Those operational improvements include growth in its career workforce — with better pay and benefits than its pre-career workforce — and the addition of new sorting machines that have more than doubled the volume of packages USPS can deliver during the holidays.
DeJoy said USPS added a surcharge in recent years to reflect higher year-end workforce costs, particularly when the agency faced significant staffing shortages at the height of the COVID-19 pandemic.
“Prior to me being here, we never had an incremental charge,” DeJoy said. “We put it in, because in my experience in the commercial business, when you have to do such exponential, extra work, you should, in fact, charge for it — and we did.”
USPS is relying less on seasonal hiring, after building up its career workforce over the past few years.
Since January 2021, USPS converted 150,000 of its pre-career employees to career positions “bringing both stability and energy from our workforce to succeed in our mission,” DeJoy said.
USPS Chief Retail and Delivery Officer Joshua Colin said USPS is looking to hire rural letter carriers, post office clerks and mail processing plant employees.
“Our continued focus is on retaining the employees that sign up and come on board, and making sure they have a great employee experience, so they stay with us,” Colin said. “Know with confidence that your package will be delivered by a trusted postal carrier who knows the customer on their route.”
Jakki Krage Strako, USPS executive vice president and chief commerce and business solutions officer, said the agency, prior to this new seasonal workforce strategy, would hire tens of thousands of temporary employees each year to meet its holiday season demand.
“Because we’ve done the employee conversions, since we’ve made investments, the number of people we’re going to need to bring on extra this holiday season has decreased dramatically,” Strako said. “If we’re not going to incur a hyper-expense, like we have in past seasons, we had the opportunity to make sure that we were not charging the demand fees, as our competitors call it.”
USPS, she added, expects lower rates will give the agency a “key competitive advantage” winning over a greater share of the holiday package business from private-sector shippers like UPS and FedEx
DeJoy said USPS is building on a new strategy to prepare for the holiday season, one that’s worked well over the past two years. In 2020, before USPS released its 10-year reform plan, he said the agency was ill-equipped to handle demand and saw unacceptable delays in delivery.

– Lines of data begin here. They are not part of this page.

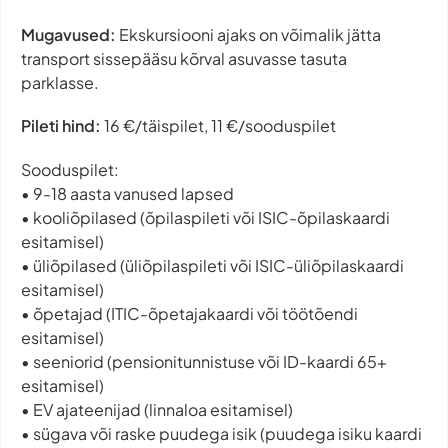
Mugavused:
Ekskursiooni ajaks on võimalik jätta
transport sissepääsu kõrval asuvasse tasuta
parklasse.
Pileti hind:
16 €/täispilet, 11 €/sooduspilet
Sooduspilet:
• 9-18 aasta vanused lapsed
• kooliõpilased (õpilaspileti või ISIC-õpilaskaardi
esitamisel)
• üliõpilased (üliõpilaspileti või ISIC-üliõpilaskaardi
esitamisel)
• õpetajad (ITIC-õpetajakaardi või töötõendi
esitamisel)
• seeniorid (pensionitunnistuse või ID-kaardi 65+
esitamisel)
• EV ajateenijad (linnaloa esitamisel)
• sügava või raske puudega isik (puudega isiku kaardi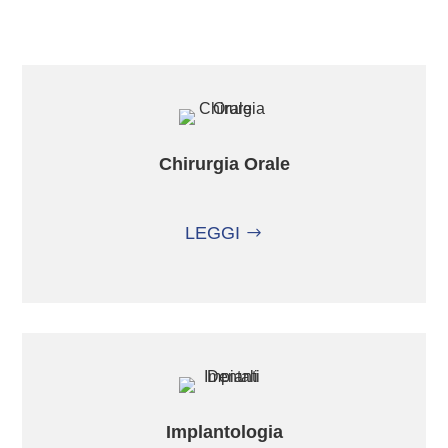
Chirurgia Orale
LEGGI
Implantologia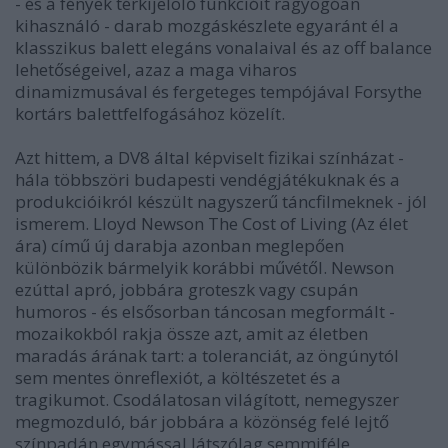
- és a fények térkijelölő funkcióit ragyogóan
kihasználó - darab mozgáskészlete egyaránt él a
klasszikus balett elegáns vonalaival és az off balance
lehetőségeivel, azaz a maga viharos
dinamizmusával és fergeteges tempójával Forsythe
kortárs balettfelfogásához közelít.
Azt hittem, a DV8 által képviselt fizikai színházat -
hála többszöri budapesti vendégjátékuknak és a
produkcióikról készült nagyszerű táncfilmeknek - jól
ismerem. Lloyd Newson The Cost of Living (Az élet
ára) című új darabja azonban meglepően
különbözik bármelyik korábbi művétől. Newson
ezúttal apró, jobbára groteszk vagy csupán
humoros - és elsősorban táncosan megformált -
mozaikokból rakja össze azt, amit az életben
maradás árának tart: a toleranciát, az öngúnytól
sem mentes önreflexiót, a költészetet és a
tragikumot. Csodálatosan világított, nemegyszer
megmozduló, bár jobbára a közönség felé lejtő
színpadán egymással látszólag semmiféle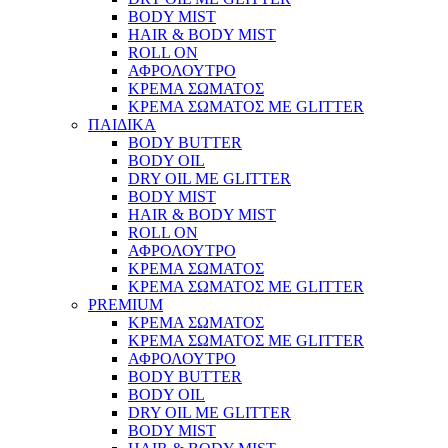
BODY MIST
HAIR & BODY MIST
ROLL ON
ΑΦΡΟΛΟΥΤΡΟ
ΚΡΕΜΑ ΣΩΜΑΤΟΣ
ΚΡΕΜΑ ΣΩΜΑΤΟΣ ΜΕ GLITTER
ΠΑΙΔΙΚΑ
BODY BUTTER
BODY OIL
DRY OIL ΜΕ GLITTER
BODY MIST
HAIR & BODY MIST
ROLL ON
ΑΦΡΟΛΟΥΤΡΟ
ΚΡΕΜΑ ΣΩΜΑΤΟΣ
ΚΡΕΜΑ ΣΩΜΑΤΟΣ ΜΕ GLITTER
PREMIUM
ΚΡΕΜΑ ΣΩΜΑΤΟΣ
ΚΡΕΜΑ ΣΩΜΑΤΟΣ ΜΕ GLITTER
ΑΦΡΟΛΟΥΤΡΟ
BODY BUTTER
BODY OIL
DRY OIL ΜΕ GLITTER
BODY MIST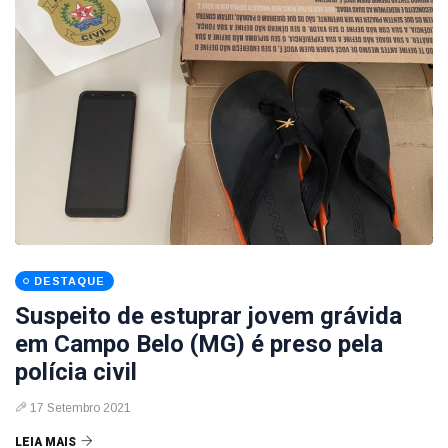
DESTAQUE
Suspeito de estuprar jovem grávida
em Campo Belo (MG) é preso pela
polícia civil
17 Setembro 2021
LEIA MAIS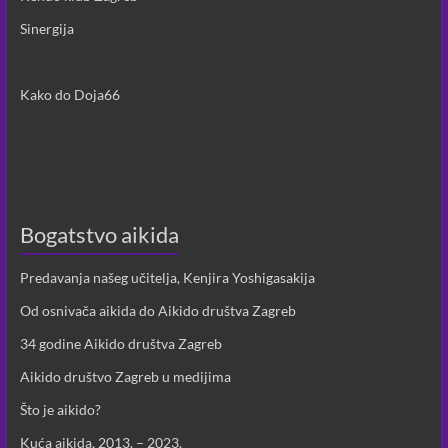
Sinergija
Kako do Doja66
Bogatstvo aikida
Predavanja našeg učitelja, Kenjira Yoshigasakija
Od osnivača aikida do Aikido društva Zagreb
34 godine Aikido društva Zagreb
Aikido društvo Zagreb u medijima
Što je aikido?
Kuća aikida, 2013. – 2023.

“We were short on trained people, short on space, short on package processing equipment, short on operating precision, short on effective transportation and short on acceptable service,” DeJoy said. “Over the last two years, we have made remarkable improvements to our operations, as demonstrated by the two successful peak seasons we had in 2021 and 2022.”
DeJoy said USPS is now seeing far fewer calls and complaints about deliveries than it did in 2020 — about a 70% decrease, by some measures.
“If you look at 2020, the number of calls was probably three times as many as we’ve seen in the last two years. Each call is not necessarily a complaint. It’s ‘Where’s my package?’ And ‘Where’s my package’ can start before we even have been tendered the package. But in any case, all of those have come down significantly.”
However, it remains unclear if USPS will see a higher package volume than last year’s peak season.
“That would be a prediction I do not want to make, but I pray for it,” DeJoy said. “We’ve seen our volume really start to pick up [and] run ahead of last year’s demand. I don’t suspect it would be much more, because last year was a pretty decent amount of volume, but I think we can run ahead.”
“Long-term, I’m very confident we will see an increase in volume. How it reflects in peak. I’m hopeful that we see more and more volume, but we will operate more precisely and more cost-effectively this peak,” he added.